This can be modelled by completely discarding voxels outside the convex hull in the scoring process: no colour will get any points from a voxel that can not be represented even by dithering. When this is done, a colour can increase its score a lot by moving away from highly covered clusters to the edge and capture the outliers instead of competing with other colours.
Completely discarding points may not be the optimal solution, maybe they should just get a lower score. However, they can't actually be represented accurately so they shouldn't add to any colour.
If a colour gets a score just for hogging a voxel, it doesn't matter how far it is from the center of a cluster of voxels, just that it's the only colour hogging the cluster. This is obviously bad, so we need to introduce an incentive for the colour to move near the center of clusters.|
Consider a colour only hogging two voxels. If we weigh the score for these voxels based on a linear distance, it is possible that the colour can get an equally score at many positions, at least for degenerate cases.
When performing ordinary curve fitting, the score is often weighed with the squared distance. Which one is better here must be evaluated.

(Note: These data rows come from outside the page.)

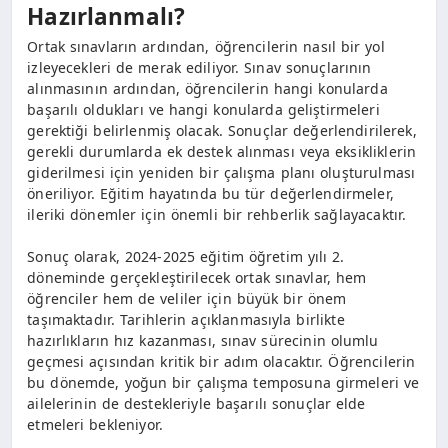
Hazırlanmalı?
Ortak sınavların ardından, öğrencilerin nasıl bir yol
izleyecekleri de merak ediliyor. Sınav sonuçlarının
alınmasının ardından, öğrencilerin hangi konularda
başarılı oldukları ve hangi konularda geliştirmeleri
gerektiği belirlenmiş olacak. Sonuçlar değerlendirilerek,
gerekli durumlarda ek destek alınması veya eksikliklerin
giderilmesi için yeniden bir çalışma planı oluşturulması
öneriliyor. Eğitim hayatında bu tür değerlendirmeler,
ileriki dönemler için önemli bir rehberlik sağlayacaktır.
Sonuç olarak, 2024-2025 eğitim öğretim yılı 2.
döneminde gerçekleştirilecek ortak sınavlar, hem
öğrenciler hem de veliler için büyük bir önem
taşımaktadır. Tarihlerin açıklanmasıyla birlikte
hazırlıkların hız kazanması, sınav sürecinin olumlu
geçmesi açısından kritik bir adım olacaktır. Öğrencilerin
bu dönemde, yoğun bir çalışma temposuna girmeleri ve
ailelerinin de destekleriyle başarılı sonuçlar elde
etmeleri bekleniyor.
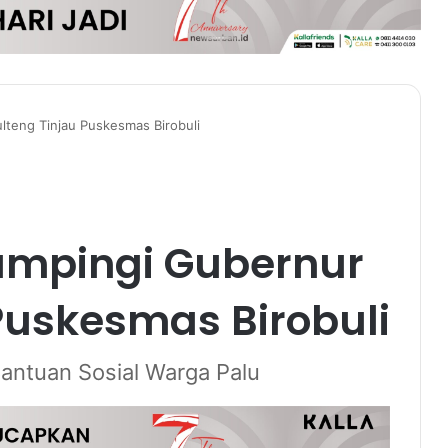
lteng Tinjau Puskesmas Birobuli
ampingi Gubernur
Puskesmas Birobuli
antuan Sosial Warga Palu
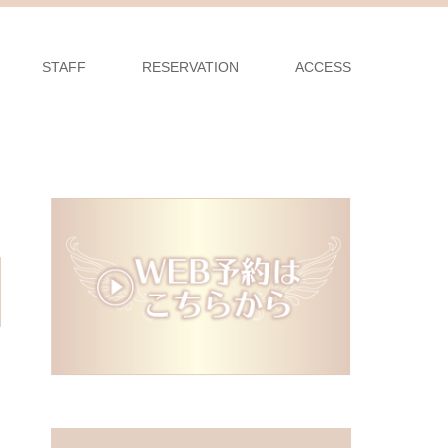
STAFF
RESERVATION
ACCESS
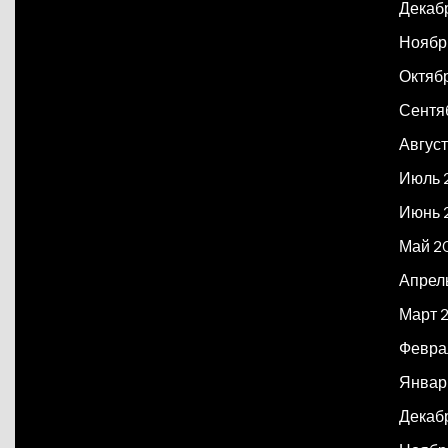
Декаб
Ноябр
Октяб
Сентя
Авгус
Июль 
Июнь 
Май 2
Апрел
Март 
Февра
Январ
Декаб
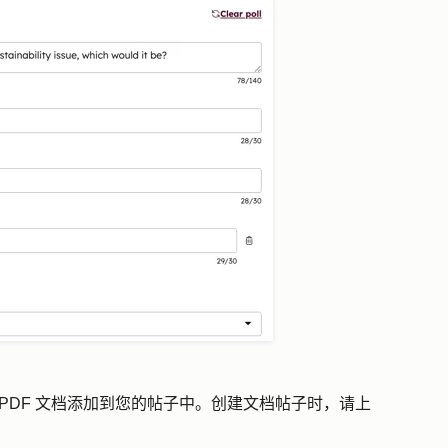
动的 PDF 文档添加到您的帖子中。创建文档帖子时，请上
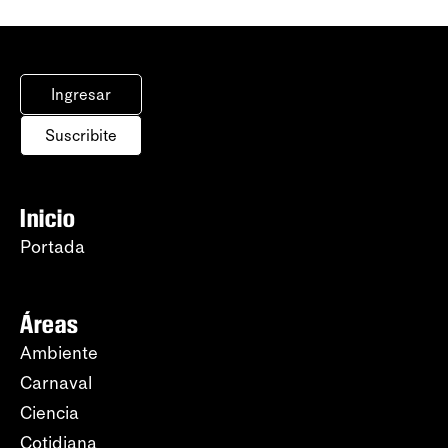
Ingresar
Suscribite
Inicio
Portada
Áreas
Ambiente
Carnaval
Ciencia
Cotidiana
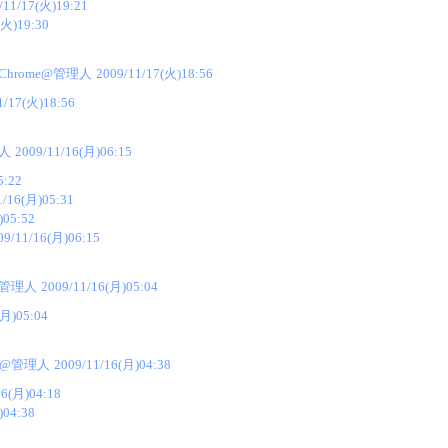
/11/17(火)19:21
(火)19:30
Chrome@管理人
2009/11/17(火)18:56
1/17(火)18:56
人
2009/11/16(月)06:15
5:22
1/16(月)05:31
)05:52
09/11/16(月)06:15
@管理人
2009/11/16(月)05:04
(月)05:04
Z@管理人
2009/11/16(月)04:38
16(月)04:18
)04:38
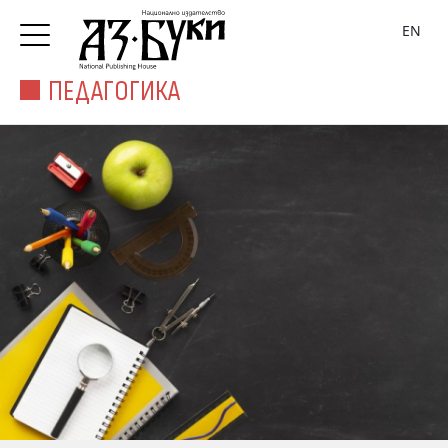
EN
ПЕДАГОГИКА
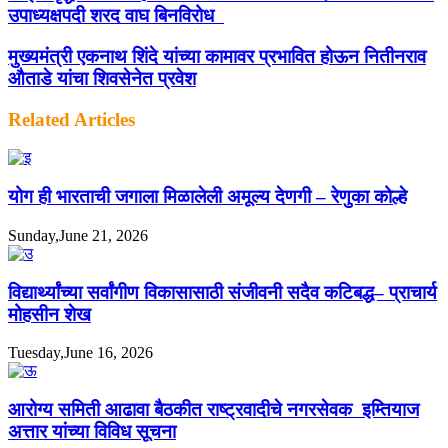
उपाध्यक्षपदी शरद वाघ बिनविरोध
मुख्यमंत्री एकनाथ शिंदे यांच्या कामावर प्रभावित होऊन नितीनराव
औताडे यांचा शिवसेनेत प्रवेश
Related Articles
योग ही भारताची जगाला मिळालेली अमूल्य देणगी – रेणुका कोल्हे
Sunday,June 21, 2026
विद्यार्थ्यांच्या सर्वांगीण विकासासाठी संजीवनी सदैव कटिबद्ध– प्राचार्य
मोहसीन शेख
Tuesday,June 16, 2026
आरोग्य समिती आढावा बैठकीत राष्ट्रवादीचे नगरसेवक इम्तियाज
अत्तार यांच्या विविध सूचना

When calculating the score for a colour, it is important to only count a voxel once.|
If we give each colour a score for each voxel just depending on the distance, even if it's squared, each colour would end up on the same position.
A unique mapping between a voxel and a colour would ensure that colours spread out where there are unmapped voxels, and that they compete with eachother.
A one-to-one mapping is not necessarily the optimal strategy when the final image is to be dithered. Then a group of colours will be involved in generating the final pixel, and it is a bit arbitrary which colour will be used for which pixel because it depends on the dithering algorithm and the position in the image. Assuming an ideal dithering algorithm, constant colour and infinite dithering resolution, any colour inside a tetrahedron defined by four colours can be rendered. This means that we may want to share a voxel between four colours.
There is however one major drawback with this: dithering is just a necessary evil, not a good looking solution. The problem is that if a voxel can be represented close enough without using dither, that's much better, but if it must be dithered, it's probably better for the colours involved to be at an equal distance from the pixel. This means that a cluster of similar voxels would be best represented by four surrounding colours, none which would actually be in the center of the cluster.
Coming up with a solution to this will be difficult, and the rules should probably be changed depending on the amount of dithering requested.
The four colours used can be found by doing a triangulation of the palette, and assigning the four vertices as colours for the voxels inside the formed tetrahedra.
|The scoring algorithm must probably be different depending on if the target image is supposed to be dithered or not, and if so, the amount of dithering to be done. The concept of voxel neighbours may be utilized to spread out the score for voxels to more than one colour.|
A "loner" can not be dithered. This is a pixel of a single colours with no close neighbours, or a single pixel of a colour vastly different from its neighbours.|
It's not apparent if this should be taken into consideration or not, or if it will even affect anything. It may be important when selecting the palette for low-resolution images like sprites etc.
Perhaps a traditional clustering algorithm can be used, one that will identify outliers. The clusters it *will* find can be surrounded with colours and use dithering, but the outliers can be handled like exact colours.
Taken to the extreme, the cluster test can be performed in five dimensions: X, Y, R, G, B. This would identify pixels close in space and close in colour. It's not immediately obvious if this is beneficial or not.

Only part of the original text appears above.